> **Assigned task**: Scan each line of the entries below for the word "我的二维码名片" and count the ones where it appears. The answer is that number alone.

Information provided: Begin

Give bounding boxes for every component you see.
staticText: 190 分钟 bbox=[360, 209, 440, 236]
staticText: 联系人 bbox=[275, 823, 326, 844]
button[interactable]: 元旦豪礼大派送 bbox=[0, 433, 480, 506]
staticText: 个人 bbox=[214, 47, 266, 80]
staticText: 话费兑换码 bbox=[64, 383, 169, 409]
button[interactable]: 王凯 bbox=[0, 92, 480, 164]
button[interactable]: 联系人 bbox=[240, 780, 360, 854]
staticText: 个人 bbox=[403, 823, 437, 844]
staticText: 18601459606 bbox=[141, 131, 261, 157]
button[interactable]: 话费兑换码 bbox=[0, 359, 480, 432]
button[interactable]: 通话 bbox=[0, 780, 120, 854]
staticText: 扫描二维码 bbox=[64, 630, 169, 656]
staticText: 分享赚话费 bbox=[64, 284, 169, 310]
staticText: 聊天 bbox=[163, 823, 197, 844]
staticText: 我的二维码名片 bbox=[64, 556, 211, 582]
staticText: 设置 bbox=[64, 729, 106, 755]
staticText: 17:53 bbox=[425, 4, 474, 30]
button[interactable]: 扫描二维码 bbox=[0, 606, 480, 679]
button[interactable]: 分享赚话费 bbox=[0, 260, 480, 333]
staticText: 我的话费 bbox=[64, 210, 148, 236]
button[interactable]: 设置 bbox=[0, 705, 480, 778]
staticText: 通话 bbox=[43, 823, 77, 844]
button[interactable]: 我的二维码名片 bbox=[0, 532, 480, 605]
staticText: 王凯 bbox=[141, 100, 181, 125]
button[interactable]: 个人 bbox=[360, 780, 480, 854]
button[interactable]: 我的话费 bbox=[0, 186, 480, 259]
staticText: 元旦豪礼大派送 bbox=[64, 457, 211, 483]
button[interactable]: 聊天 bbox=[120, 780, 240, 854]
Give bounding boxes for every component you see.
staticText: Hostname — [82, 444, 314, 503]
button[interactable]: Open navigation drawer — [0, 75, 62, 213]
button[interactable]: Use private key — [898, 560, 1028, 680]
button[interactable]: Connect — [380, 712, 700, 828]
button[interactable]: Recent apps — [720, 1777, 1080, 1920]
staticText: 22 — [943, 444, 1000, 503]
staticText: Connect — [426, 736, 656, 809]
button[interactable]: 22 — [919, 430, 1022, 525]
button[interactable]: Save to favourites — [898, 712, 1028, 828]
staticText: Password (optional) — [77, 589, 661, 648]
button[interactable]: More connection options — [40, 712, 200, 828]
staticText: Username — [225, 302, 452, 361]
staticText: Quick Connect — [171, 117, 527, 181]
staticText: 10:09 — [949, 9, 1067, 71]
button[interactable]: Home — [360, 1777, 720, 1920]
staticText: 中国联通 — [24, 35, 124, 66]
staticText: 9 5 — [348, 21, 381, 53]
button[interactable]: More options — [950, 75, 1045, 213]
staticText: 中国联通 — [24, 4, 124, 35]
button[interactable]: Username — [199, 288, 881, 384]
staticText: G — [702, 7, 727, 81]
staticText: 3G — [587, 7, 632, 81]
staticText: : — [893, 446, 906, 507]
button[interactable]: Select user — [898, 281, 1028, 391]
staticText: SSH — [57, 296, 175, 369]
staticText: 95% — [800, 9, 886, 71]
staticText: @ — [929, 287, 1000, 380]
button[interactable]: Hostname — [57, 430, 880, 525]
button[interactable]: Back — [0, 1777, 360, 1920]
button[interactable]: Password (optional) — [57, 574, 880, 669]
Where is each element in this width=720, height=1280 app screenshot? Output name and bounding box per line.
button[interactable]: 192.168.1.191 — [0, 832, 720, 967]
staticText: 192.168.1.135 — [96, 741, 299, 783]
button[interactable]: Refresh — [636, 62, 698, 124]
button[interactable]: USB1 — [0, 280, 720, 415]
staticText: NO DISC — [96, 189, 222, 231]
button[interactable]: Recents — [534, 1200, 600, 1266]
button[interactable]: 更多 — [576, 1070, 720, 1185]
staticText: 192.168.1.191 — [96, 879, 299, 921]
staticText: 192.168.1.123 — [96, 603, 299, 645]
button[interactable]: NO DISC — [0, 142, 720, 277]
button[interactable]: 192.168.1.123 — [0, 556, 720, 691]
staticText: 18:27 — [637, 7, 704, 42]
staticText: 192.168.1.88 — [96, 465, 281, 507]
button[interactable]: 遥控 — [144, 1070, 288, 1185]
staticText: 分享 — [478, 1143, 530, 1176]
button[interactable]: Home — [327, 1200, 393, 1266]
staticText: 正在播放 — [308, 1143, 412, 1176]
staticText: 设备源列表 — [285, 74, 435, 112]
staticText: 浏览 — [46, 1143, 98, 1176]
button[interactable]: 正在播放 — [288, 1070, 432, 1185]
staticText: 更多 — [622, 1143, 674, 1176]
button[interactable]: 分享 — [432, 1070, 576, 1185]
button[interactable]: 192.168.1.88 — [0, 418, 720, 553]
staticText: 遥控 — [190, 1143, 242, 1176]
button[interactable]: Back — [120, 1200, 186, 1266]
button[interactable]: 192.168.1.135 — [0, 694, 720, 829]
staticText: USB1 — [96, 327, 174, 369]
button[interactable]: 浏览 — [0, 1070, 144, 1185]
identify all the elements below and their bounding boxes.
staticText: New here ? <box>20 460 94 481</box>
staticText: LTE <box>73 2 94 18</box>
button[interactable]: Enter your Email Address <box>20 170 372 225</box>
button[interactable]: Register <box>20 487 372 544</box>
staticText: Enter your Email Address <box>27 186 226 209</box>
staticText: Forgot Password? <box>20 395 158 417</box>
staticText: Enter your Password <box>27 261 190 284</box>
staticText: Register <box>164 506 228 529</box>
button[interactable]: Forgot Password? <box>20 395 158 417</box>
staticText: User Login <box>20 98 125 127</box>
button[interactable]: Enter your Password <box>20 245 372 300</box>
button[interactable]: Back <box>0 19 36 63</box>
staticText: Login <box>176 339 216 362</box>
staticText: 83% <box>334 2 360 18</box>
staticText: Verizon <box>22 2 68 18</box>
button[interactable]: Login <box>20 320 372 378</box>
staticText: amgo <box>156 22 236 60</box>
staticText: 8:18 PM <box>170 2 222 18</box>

Information provided: End

> **Output**: 2